百里容光幾乎是若有所思的頂着一張不可置信的臉走了,甚至連焰醉眼中的異樣都沒有發現,連焰醉與千尋之間的目光交流她也沒有看見。
焰醉看着目光之中透露着幾分隱藏的不忍的千尋,無奈地搖了搖頭。
“阿尋,你不必如此,便如你,便如朱兒,便如我,有些人,生來就是知道自己要幹什麼的。”
焰醉的話無疑是很現實的,然而千尋卻還是有些無奈。
“我知道,只是事到臨頭終究還是……”千尋淡淡道。
焰醉於是不再問了,只輕聲道:“怎麼,那天透支了,你被朱兒扛回來的,現在感覺怎麼樣?”
“也就那個樣子,後遺症唄,休息幾天就好了。
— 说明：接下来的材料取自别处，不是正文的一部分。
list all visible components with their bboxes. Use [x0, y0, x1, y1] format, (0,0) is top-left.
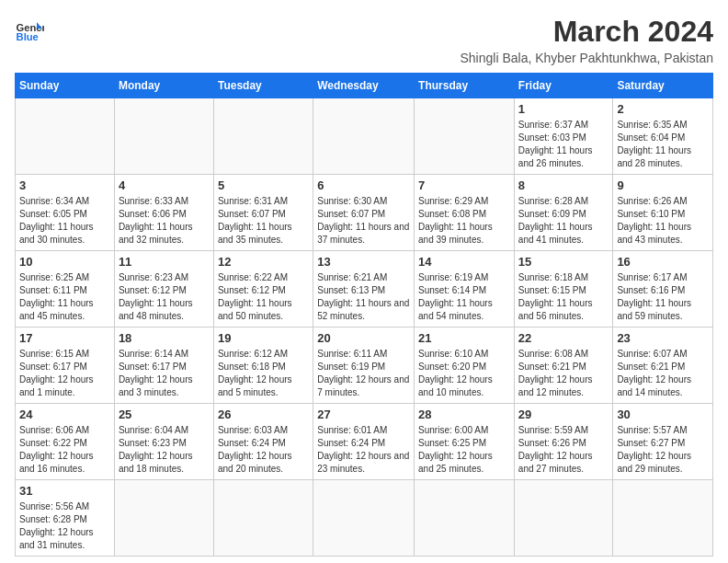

”千尋滿不在乎道。
焰醉卻是因此有些怔住,突然衝過來拉住了她的手,眼神認真地盯着她。
千尋卻是被他這樣認真的眼神盯得有些發毛。
“你……幹嘛?”
這孩子,不會是魔怔了吧?
卻見焰醉沒說什麼,只是坐在牀邊,扯過她的胳膊。
一時間,有細細的暖流,順着手腕處的經脈,慢慢地進入了千尋的身體。
一時間,紫華閃爍,滿屋透出的光華,讓千尋不由自主地閉上眼睛,感受着焰醉此刻輸送的靈氣。
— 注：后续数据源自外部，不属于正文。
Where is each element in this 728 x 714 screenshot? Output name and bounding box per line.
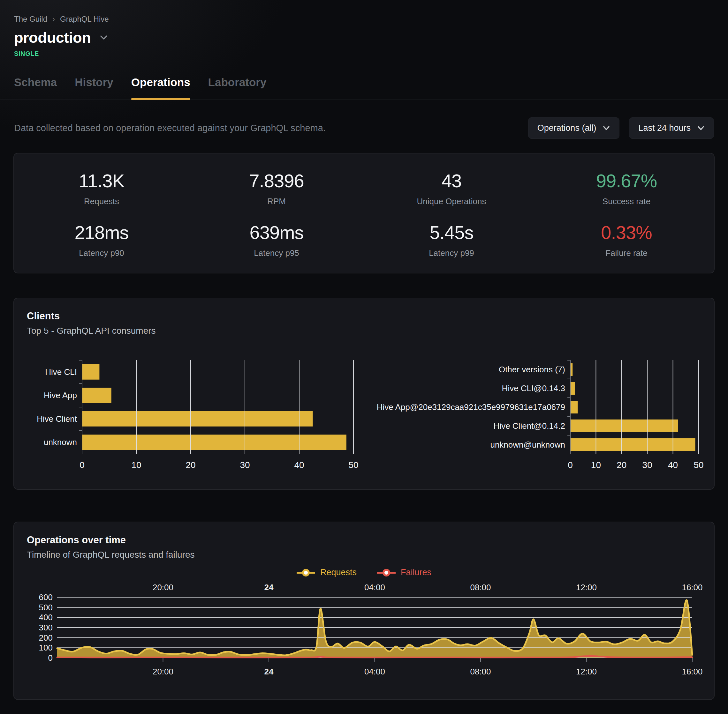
legend-label: Requests [320,568,356,578]
svg-text:Hive CLI@0.14.3: Hive CLI@0.14.3 [502,384,565,393]
svg-text:Hive Client@0.14.2: Hive Client@0.14.2 [493,421,565,431]
breadcrumb-separator-icon: › [53,15,55,24]
operations-filter-label: Operations (all) [537,123,596,133]
svg-text:16:00: 16:00 [682,582,702,592]
svg-text:16:00: 16:00 [682,667,702,676]
operations-over-time-title: Operations over time [27,534,701,546]
target-switcher-chevron-icon[interactable] [99,34,108,41]
breadcrumb: The Guild › GraphQL Hive [14,15,714,24]
stat-failure-rate: 0.33% Failure rate [539,222,714,258]
svg-text:unknown@unknown: unknown@unknown [490,440,565,450]
stat-label: Latency p90 [14,248,189,258]
stat-unique-operations: 43 Unique Operations [364,170,539,206]
svg-text:500: 500 [39,603,53,612]
operations-toolbar: Data collected based on operation execut… [0,117,728,139]
period-filter-label: Last 24 hours [638,123,690,133]
stat-label: RPM [189,196,364,206]
operations-filter-dropdown[interactable]: Operations (all) [528,117,620,139]
stat-value: 43 [364,170,539,191]
stat-value: 218ms [14,222,189,243]
page-title: production [14,29,91,46]
svg-text:20: 20 [185,460,196,470]
stats-summary-card: 11.3K Requests 7.8396 RPM 43 Unique Oper… [14,153,714,273]
legend-item-failures[interactable]: Failures [377,568,432,578]
stat-rpm: 7.8396 RPM [189,170,364,206]
chevron-down-icon [697,126,705,131]
period-filter-dropdown[interactable]: Last 24 hours [629,117,714,139]
stat-value: 7.8396 [189,170,364,191]
svg-text:10: 10 [591,460,601,470]
svg-text:08:00: 08:00 [470,582,491,592]
clients-by-name-bar-chart: Hive CLIHive AppHive Clientunknown010203… [27,356,365,477]
operations-over-time-subtitle: Timeline of GraphQL requests and failure… [27,550,701,560]
breadcrumb-project-link[interactable]: GraphQL Hive [60,15,109,24]
svg-text:20:00: 20:00 [153,667,173,676]
stat-latency-p99: 5.45s Latency p99 [364,222,539,258]
stat-requests: 11.3K Requests [14,170,189,206]
svg-text:Hive App: Hive App [44,390,77,400]
stat-label: Latency p99 [364,248,539,258]
svg-text:04:00: 04:00 [364,582,385,592]
svg-text:400: 400 [39,612,53,622]
svg-text:12:00: 12:00 [576,582,597,592]
timeline-legend: Requests Failures [27,568,701,578]
tab-history[interactable]: History [75,76,113,99]
stat-value: 99.67% [539,170,714,191]
svg-text:50: 50 [348,460,358,470]
stat-label: Requests [14,196,189,206]
svg-text:100: 100 [39,643,53,652]
svg-text:24: 24 [265,582,274,592]
stat-value: 11.3K [14,170,189,191]
tab-bar: Schema History Operations Laboratory [0,76,728,100]
svg-text:30: 30 [642,460,652,470]
tab-laboratory[interactable]: Laboratory [208,76,266,99]
target-mode-badge: SINGLE [14,50,714,57]
failures-legend-marker-icon [377,569,396,576]
stat-latency-p90: 218ms Latency p90 [14,222,189,258]
legend-item-requests[interactable]: Requests [296,568,356,578]
svg-text:200: 200 [39,633,53,642]
stat-label: Unique Operations [364,196,539,206]
svg-text:40: 40 [294,460,304,470]
stat-label: Latency p95 [189,248,364,258]
svg-text:12:00: 12:00 [576,667,597,676]
clients-title: Clients [27,310,701,322]
svg-text:600: 600 [39,592,53,602]
svg-text:0: 0 [568,460,573,470]
tab-schema[interactable]: Schema [14,76,57,99]
svg-text:20:00: 20:00 [153,582,173,592]
tab-operations[interactable]: Operations [131,76,190,99]
stat-value: 0.33% [539,222,714,243]
svg-text:Other versions (7): Other versions (7) [499,364,565,374]
svg-text:Hive CLI: Hive CLI [45,367,77,377]
svg-text:unknown: unknown [44,437,77,447]
svg-text:04:00: 04:00 [364,667,385,676]
clients-by-version-bar-chart: Other versions (7)Hive CLI@0.14.3Hive Ap… [365,356,702,477]
svg-text:Hive Client: Hive Client [37,414,77,424]
stat-label: Failure rate [539,248,714,258]
stat-value: 5.45s [364,222,539,243]
svg-text:0: 0 [80,460,84,470]
legend-label: Failures [401,568,432,578]
clients-subtitle: Top 5 - GraphQL API consumers [27,326,701,336]
page-header: The Guild › GraphQL Hive production SING… [0,0,728,57]
stat-success-rate: 99.67% Success rate [539,170,714,206]
clients-card: Clients Top 5 - GraphQL API consumers Hi… [14,298,714,490]
svg-text:0: 0 [48,653,53,663]
stat-label: Success rate [539,196,714,206]
svg-text:10: 10 [131,460,141,470]
operations-over-time-card: Operations over time Timeline of GraphQL… [14,522,714,700]
requests-failures-timeline-chart: 010020030040050060020:0020:00242404:0004… [27,580,702,686]
svg-text:50: 50 [693,460,703,470]
chevron-down-icon [603,126,610,131]
requests-legend-marker-icon [296,569,315,576]
svg-text:Hive App@20e3129caa921c35e9979: Hive App@20e3129caa921c35e9979631e17a067… [377,402,565,412]
svg-text:40: 40 [668,460,678,470]
svg-text:24: 24 [265,667,274,676]
breadcrumb-org-link[interactable]: The Guild [14,15,47,24]
stat-value: 639ms [189,222,364,243]
svg-text:30: 30 [240,460,250,470]
svg-text:20: 20 [617,460,626,470]
stat-latency-p95: 639ms Latency p95 [189,222,364,258]
collection-description: Data collected based on operation execut… [14,123,326,134]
這靈氣,與她出奇的吻合,幾乎一進入她的經脈,就立刻活躍起來。
千尋那幾乎是油盡燈枯的身體,因爲這一絲靈氣的灌入,手臂上的痠疼一時間舒緩了許多。
焰醉沒有說話,只是小心翼翼地控制着自己的淨化之力的輸出。
“我雖爲火體,卻得以幼時在地府修煉,從而成爲如今的陰陽之體,才能與你療傷,也幸好,這樣的虧空,最適合用治癒的淨化之力來彌補。”
焰醉淡淡的聲音在耳邊響起。
千尋感受到了一絲難得的心安氣息。
“可對你身體有害?”
“無事的。”回答她的,是焰醉依舊溫潤的笑容。
這些年,被打磨光滑的,不僅只有她,還有他們這一羣人。
而焰醉,也終於從從前的懵懂甚至無賴,退化而成到今日的成熟。
要不是顧忌着他的身份,千尋其實也知道,他一定也是渴望和他們一起並肩作戰的。
但是……他若暴露,地府現如今,必定將永無寧日。
但是事無絕對,若是神魔之戰一旦爆發開來,那冥府夾在中間,自然是兩方都想拉攏,都不想得罪,到那時候,焰醉的行事,必然會方便許多。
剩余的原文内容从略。